[Prompt]:
Print the entries exactly; no image belongs in the copy.
Raw data below:
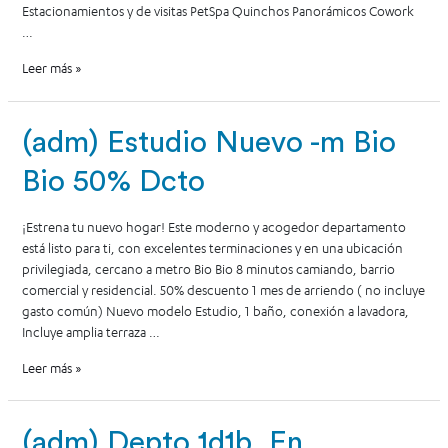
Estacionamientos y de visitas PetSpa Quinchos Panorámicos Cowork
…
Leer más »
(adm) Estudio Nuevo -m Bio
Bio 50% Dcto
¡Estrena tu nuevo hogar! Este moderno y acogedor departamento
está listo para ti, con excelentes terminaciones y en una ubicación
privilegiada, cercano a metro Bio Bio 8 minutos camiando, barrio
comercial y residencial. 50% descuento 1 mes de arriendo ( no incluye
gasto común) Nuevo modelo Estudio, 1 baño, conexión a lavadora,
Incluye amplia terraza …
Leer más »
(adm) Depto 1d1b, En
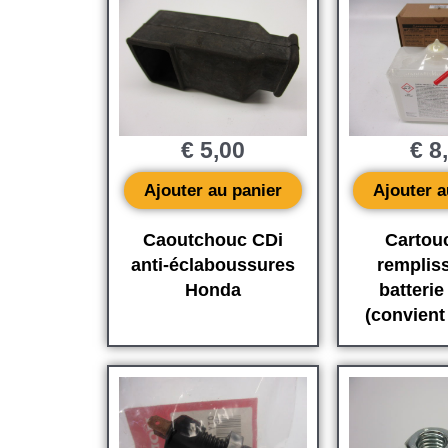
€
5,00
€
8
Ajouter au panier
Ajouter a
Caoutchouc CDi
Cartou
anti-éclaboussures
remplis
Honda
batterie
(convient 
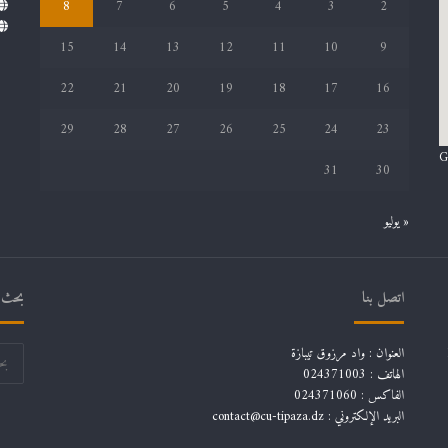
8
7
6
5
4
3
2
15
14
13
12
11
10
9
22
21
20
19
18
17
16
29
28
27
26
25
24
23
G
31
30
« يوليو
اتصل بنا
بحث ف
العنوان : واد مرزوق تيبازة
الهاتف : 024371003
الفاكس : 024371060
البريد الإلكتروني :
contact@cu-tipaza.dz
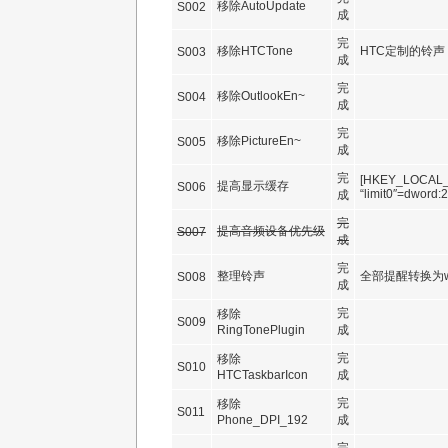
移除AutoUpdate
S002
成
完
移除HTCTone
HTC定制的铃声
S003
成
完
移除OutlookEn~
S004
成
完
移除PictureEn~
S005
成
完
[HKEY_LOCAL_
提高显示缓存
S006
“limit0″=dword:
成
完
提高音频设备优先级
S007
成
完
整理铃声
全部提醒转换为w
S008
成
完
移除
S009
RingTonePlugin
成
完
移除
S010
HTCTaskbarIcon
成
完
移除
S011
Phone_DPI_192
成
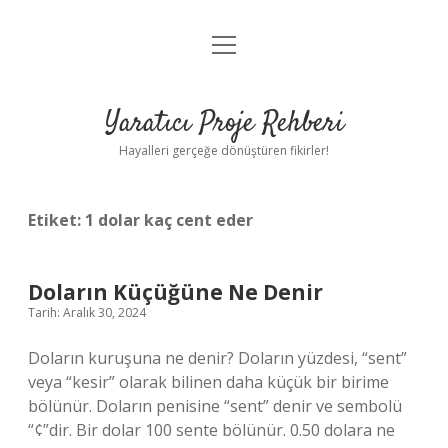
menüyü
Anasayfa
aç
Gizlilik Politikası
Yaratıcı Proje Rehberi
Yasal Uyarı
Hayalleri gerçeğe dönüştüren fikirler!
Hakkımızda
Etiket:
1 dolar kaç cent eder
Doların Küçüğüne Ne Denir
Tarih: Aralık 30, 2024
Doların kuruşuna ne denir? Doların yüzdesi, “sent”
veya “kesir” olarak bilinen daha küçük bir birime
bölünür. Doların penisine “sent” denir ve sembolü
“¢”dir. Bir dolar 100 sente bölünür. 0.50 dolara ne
End of Raw data.
[Answer box]:
Estacionamientos y de visitas PetSpa Quinchos Panorámicos Cowork
…
Leer más »
(adm) Estudio Nuevo -m Bio
Bio 50% Dcto
¡Estrena tu nuevo hogar! Este moderno y acogedor departamento
está listo para ti, con excelentes terminaciones y en una ubicación
privilegiada, cercano a metro Bio Bio 8 minutos camiando, barrio
comercial y residencial. 50% descuento 1 mes de arriendo ( no incluye
gasto común) Nuevo modelo Estudio, 1 baño, conexión a lavadora,
Incluye amplia terraza …
Leer más »
(adm) Depto 1d1b, En
€
5,00
€
8
Ajouter au panier
Ajouter a
Caoutchouc CDi
Cartou
anti-éclaboussures
remplis
Honda
batterie
(convient 
8
7
6
5
4
3
2
15
14
13
12
11
10
9
22
21
20
19
18
17
16
29
28
27
26
25
24
23
G
31
30
« يوليو
اتصل بنا
بحث ف
العنوان : واد مرزوق تيبازة
الهاتف : 024371003
الفاكس : 024371060
البريد الإلكتروني :
contact@cu-tipaza.dz
移除AutoUpdate
S002
成
完
移除HTCTone
HTC定制的铃声
S003
成
完
移除OutlookEn~
S004
成
完
移除PictureEn~
S005
成
完
[HKEY_LOCAL_
提高显示缓存
S006
“limit0″=dword:
成
完
提高音频设备优先级
S007
成
完
整理铃声
全部提醒转换为w
S008
成
完
移除
S009
RingTonePlugin
成
完
移除
S010
HTCTaskbarIcon
成
完
移除
S011
Phone_DPI_192
成
menüyü
Anasayfa
aç
Gizlilik Politikası
Yaratıcı Proje Rehberi
Yasal Uyarı
Hayalleri gerçeğe dönüştüren fikirler!
Hakkımızda
Etiket:
1 dolar kaç cent eder
Doların Küçüğüne Ne Denir
Tarih: Aralık 30, 2024
Doların kuruşuna ne denir? Doların yüzdesi, “sent”
veya “kesir” olarak bilinen daha küçük bir birime
bölünür. Doların penisine “sent” denir ve sembolü
“¢”dir. Bir dolar 100 sente bölünür. 0.50 dolara ne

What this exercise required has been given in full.